THAT IT COULD BE DONE AT ALL is unfathomable. That professional publishers and editors, supposedly the possessors of post-graduate degrees in English Literature, could even contemplate sanctioning such a desecration is astonishing. Surely, this must be one of those stories we read on “The Onion” website – preposterously funny satire?
No. Wrong on all counts. This story is true.
The publishers (Puffin Books) and current holders of the copyright (Netflix) have colluded in the re-writing of Roald Dahl’s books for young readers. That’s right, Charlie and the Chocolate Factory, The Witches, Fantastic Mr Fox, the whole Dahl catalogue, has been purged of words and attitudes deemed inimical to the moral sensibilities of these very strange times. Words like “titchy, “tiny”, and (with the most extreme prejudice) “fat”, have been purged from the pages of Dahl’s books.
Not at the behest of Dahl’s young readers, of course, they thrill to Dahl’s spiky, misanthropic and just plain naughty vocabulary. Even the dark and scary aspects of Dahl’s work are lapped-up by his young readers – in much the same way that they thrill to the dark and scary elements of Grimm’s Fairy Tales. The occasional spine-tingle is a crucial part of the reading experience – at least, it used to be.
And this is important because ….. ? With a stricken North Island to nurse back to health, why should anyone care about the re-writing of Roald Dahl’s books?
The answer, of course, is that children need to know that the world can be an extremely dangerous place. They need to know that it is filled with quirky, alarming, and sometimes downright dangerous people. Children need to be able to reach back into their internal libraries for the sort of role models Roald Dahl specialised in creating: not always good; not always nice; but without doubt clever, brave, and entertainingly resourceful.
When disaster strikes, it matters – a lot – that it does not strike a society raised in the carefully nurtured belief that there are no disasters. That dishonest, abusive and downright dangerous people do not, in fact, exist.
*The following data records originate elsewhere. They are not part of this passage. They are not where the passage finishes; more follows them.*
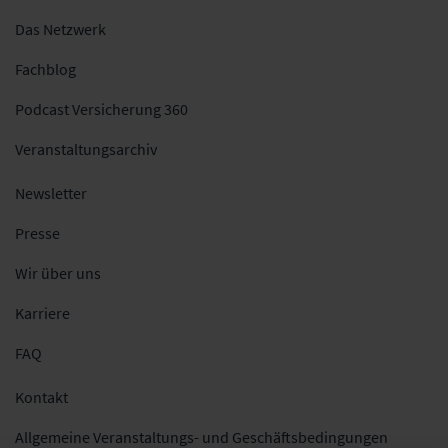
Das Netzwerk
Fachblog
Podcast Versicherung 360
Veranstaltungsarchiv
Newsletter
Presse
Wir über uns
Karriere
FAQ
Kontakt
Allgemeine Veranstaltungs- und Geschäftsbedingungen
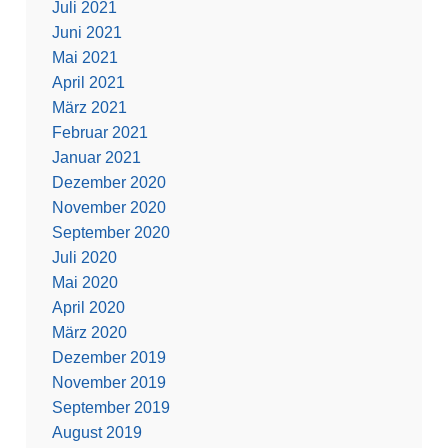
Juli 2021
Juni 2021
Mai 2021
April 2021
März 2021
Februar 2021
Januar 2021
Dezember 2020
November 2020
September 2020
Juli 2020
Mai 2020
April 2020
März 2020
Dezember 2019
November 2019
September 2019
August 2019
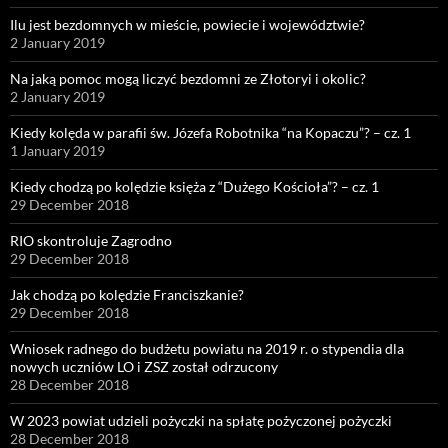
Ilu jest bezdomnych w mieście, powiecie i województwie?
2 January 2019
Na jaką pomoc mogą liczyć bezdomni ze Złotoryi i okolic?
2 January 2019
Kiedy kolęda w parafii św. Józefa Robotnika “na Kopaczu”? – cz. 1
1 January 2019
Kiedy chodzą po kolędzie księża z “Dużego Kościoła”? – cz. 1
29 December 2018
RIO skontroluje Zagrodno
29 December 2018
Jak chodzą po kolędzie Franciszkanie?
29 December 2018
Wniosek radnego do budżetu powiatu na 2019 r. o stypendia dla
nowych uczniów LO i ZSZ został odrzucony
28 December 2018
W 2023 powiat udzieli pożyczki na spłatę pożyczonej pożyczki
28 December 2018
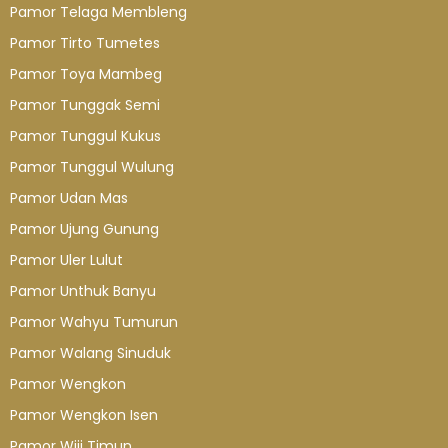
Pamor Telaga Membleng
Pamor Tirto Tumetes
Pamor Toya Mambeg
Pamor Tunggak Semi
Pamor Tunggul Kukus
Pamor Tunggul Wulung
Pamor Udan Mas
Pamor Ujung Gunung
Pamor Uler Lulut
Pamor Unthuk Banyu
Pamor Wahyu Tumurun
Pamor Walang Sinuduk
Pamor Wengkon
Pamor Wengkon Isen
Pamor Wiji Timun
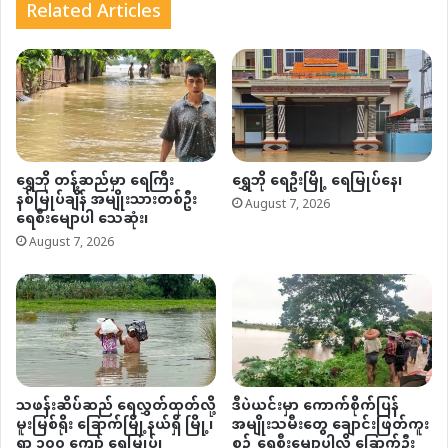
Related Articles
ရွှေဘို တန့်ဆည်မှာ ရေကြီး
ရွှေဘို ရေဦးမြို့ ရေမြုပ်နေ၊
နစ်မြုပ်ချိန် အမျိုးသားတစ်ဦး
August 7, 2026
ရေစီးမျောပါ သေဆုံး၊
August 7, 2026
သဖန်းဆိပ်ဆည် ရေလွှတ်ထုတ်လို့
ဒီပဲယင်းမှာ ကောက်စိုက်ပြန်
မူးမြစ်ရိုး ခြောက်မြို့နယ်ရှိ မြို့၊
အမျိုးသမီးတွေ ချောင်းဖြတ်ကူး
ရွာ ၁၀၀ ကျော် ရေမြုပ်၊
စဉ် ရေစီးမျောပါလို့ ခြောက်ဦး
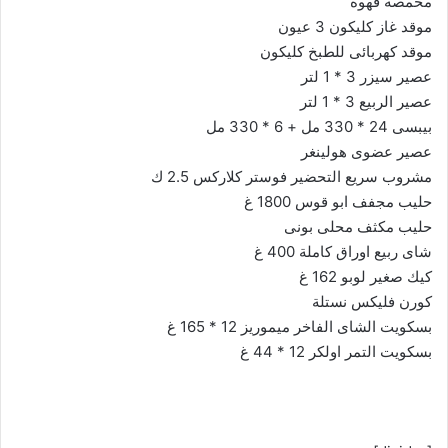
محمصه قهوة
موقد غاز كليكون 3 عيون
موقد كهربائى للطبخ كليكون
عصير سيزر 3 * 1 لتر
عصير الربيع 3 * 1 لتر
بيبسى 24 * 330 مل + 6 * 330 مل
عصير عضوى هولينغر
مشروب سريع التحضير فوستر كلاركس 2.5 ك
حليب مجفف ابو قوس 1800 غ
حليب مكثف محلى بونى
شاى ربيع اوراق كاملة 400 غ
كيك صغير لوبو 162 غ
كورن فليكس نستلة
بسكويت الشاى الفاخر ميموريز 12 * 165 غ
بسكويت التمر اولكر 12 * 44 غ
That being raised to recognise moments in which behaving sweetly simply will not cut it, is a good thing, not a bad thing. Moments when the resourceful trickster is a better role model than the politically-correct goody-two-shoes who would never dream of calling anybody “fat”. Call them Roald Dahl moments.
Literature, and all the other forms of cultural expression, are not supposed to make us good people, they are supposed to make us real people. That is why when well-meaning people (or so we must assume) decide to “rectify” the works of artists who care about reality, we should all be very worried.
It’s happened before, of course, back in 1818 when a Dr Thomas Bowdler decided that the works of William Shakespeare contained a surfeit of reality, especially in regard to the vexed questions of sex and death, and that the Bard’s opus would be immeasurably improved by getting rid of all the naughty bits.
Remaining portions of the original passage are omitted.